February 21, 2020

The Arizona Department of Education’s confusing and arbitrary handling of the state’s Empowerment Scholarship Account (ESA) program is hurting thousands of families—and ESA moms are speaking out.

“I am the mother of four children, two of whom participate in Arizona’s Empowerment Scholarship Account program,” writes Kayla Svedin in a recent Arizona Capitol Times op-ed. “That means I am one of nearly 7,000 parents whose personal information was inadvertently disclosed by the Arizona Department of Education. And because of the department’s utter failure to properly manage this program, my children and thousands of children across the state are not getting the education they deserve.”

Svedin’s family was one of the nearly 7,000 ESA-using families whose personal information was compromised in an Arizona Department of Education privacy breach announced in late January. “The department’s blunder is especially worrisome because our sensitive information has made its way into the hands of Save Our Schools, a group that is openly antagonistic to the ESA program,” Svedin writes. “Thanks to the department’s mismanagement, ESA opponents now know exactly whom to target.”

In a separate op-ed for the Capitol Times, ESA mom Christine Accurso outlines the many ways that the Department has fallen down on the job in administering the ESA program, including poor customer service, staffing problems, the bullying of ESA families, a confusing ESA Handbook, and of course, privacy violations. “The gross incompetence and negligence of the Arizona Department of Education, in the one year that this administration has been managing the ESAs, is abhorrent. The litany of problems just keeps getting longer and something needs to be done.”

This mismanagement is especially sad because the ESA program benefits so many children across Arizona, helping them to get an education that is tailored to meet their own unique needs. Among the children who benefit from Arizona’s ESA program are special needs kids, children in military families, and children on Native American reservations, and kids in D- or F-rated school districts. There’s no doubt that ESAs have made a positive difference in many lives. “I didn’t make the choice to enroll my children in the ESA program lightly, but the public school system simply could not meet my children’s special needs, and the ESA program empowered me to customize an education that addresses their individual circumstances,” Svedin writes in her op-ed.

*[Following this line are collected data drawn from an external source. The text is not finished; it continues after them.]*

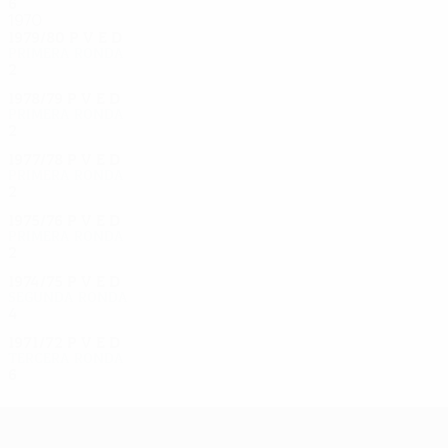
6
2
2
2
1970
1979/80
P
V
E
D
Primera ronda
2
0
0
2
1978/79
P
V
E
D
Primera ronda
2
1
0
1
1977/78
P
V
E
D
Primera ronda
2
1
0
1
1975/76
P
V
E
D
Primera ronda
2
1
0
1
1974/75
P
V
E
D
Segunda ronda
4
1
1
2
1971/72
P
V
E
D
Tercera ronda
6
0
2
2
UEFA Europa League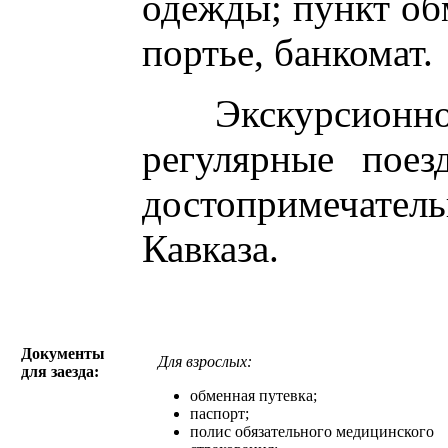
одежды; пункт об
портье, банкомат.
Экскурсионно
регулярные поез
достопримечател
Кавказа.
Документы
Для взрослых:
для заезда:
обменная путевка;
паспорт;
полис обязательного медицинского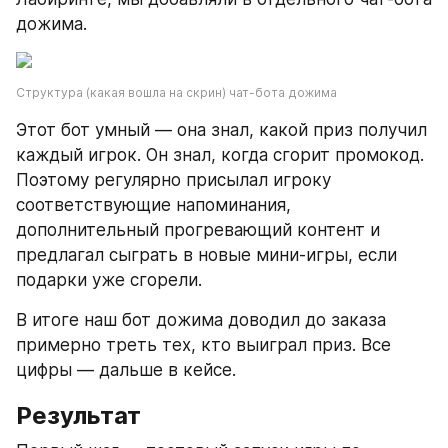
дожима.
Структура (какая вошла на скрин) чат-бота дожима
Этот бот умный — она знал, какой приз получил 
каждый игрок. Он знал, когда сгорит промокод. 
Поэтому регулярно присылал игроку 
соответствующие напоминания, 
дополнительный прогревающий контент и 
предлагал сыграть в новые мини-игры, если 
подарки уже сгорели.
В итоге наш бот дожима доводил до заказа 
примерно треть тех, кто выиграл приз. Все 
цифры — дальше в кейсе.
Результат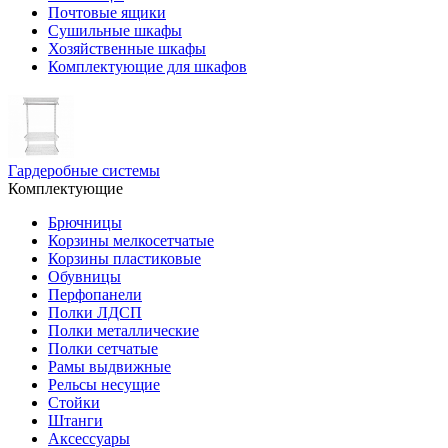
Почтовые ящики
Сушильные шкафы
Хозяйственные шкафы
Комплектующие для шкафов
Гардеробные системы
Комплектующие
Брючницы
Корзины мелкосетчатые
Корзины пластиковые
Обувницы
Перфопанели
Полки ЛДСП
Полки металлические
Полки сетчатые
Рамы выдвижные
Рельсы несущие
Стойки
Штанги
Аксессуары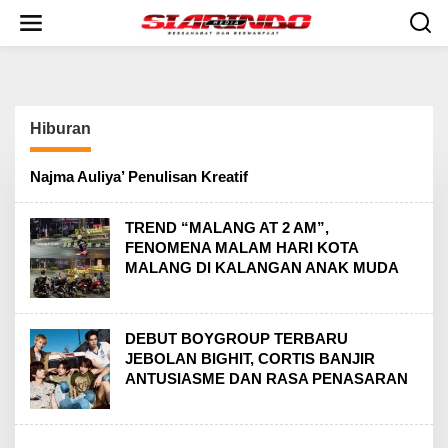
S
k
i
p
t
o
c
Hiburan
o
n
t
Najma Auliya’ Penulisan Kreatif
e
n
t
TREND “MALANG AT 2 AM”,
FENOMENA MALAM HARI KOTA
MALANG DI KALANGAN ANAK MUDA
DEBUT BOYGROUP TERBARU
JEBOLAN BIGHIT, CORTIS BANJIR
ANTUSIASME DAN RASA PENASARAN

The Goldwater Institute is challenging the Department’s mishandling of the ESA program in a recently launched lawsuit—you can read more about that case here. (Kayla Svedin is one of the plaintiffs in the lawsuit.) The suit was filed in early January, before the announcement of the Department’s breach in privacy that affected the nearly 7,000 ESA families across the state of Arizona. News of that breach is yet another example that the program’s poor management is negatively affecting ESA families—and we’re going to court to put a stop to that.

Svedin sums up the frustration felt by the many Arizona ESA families: “It’s time to knock it off and do what the ESA program was created to do—provide each child with a real chance at educational success. It’s time to stop bullying the families who participate. And it’s time to do what’s right for our kids.”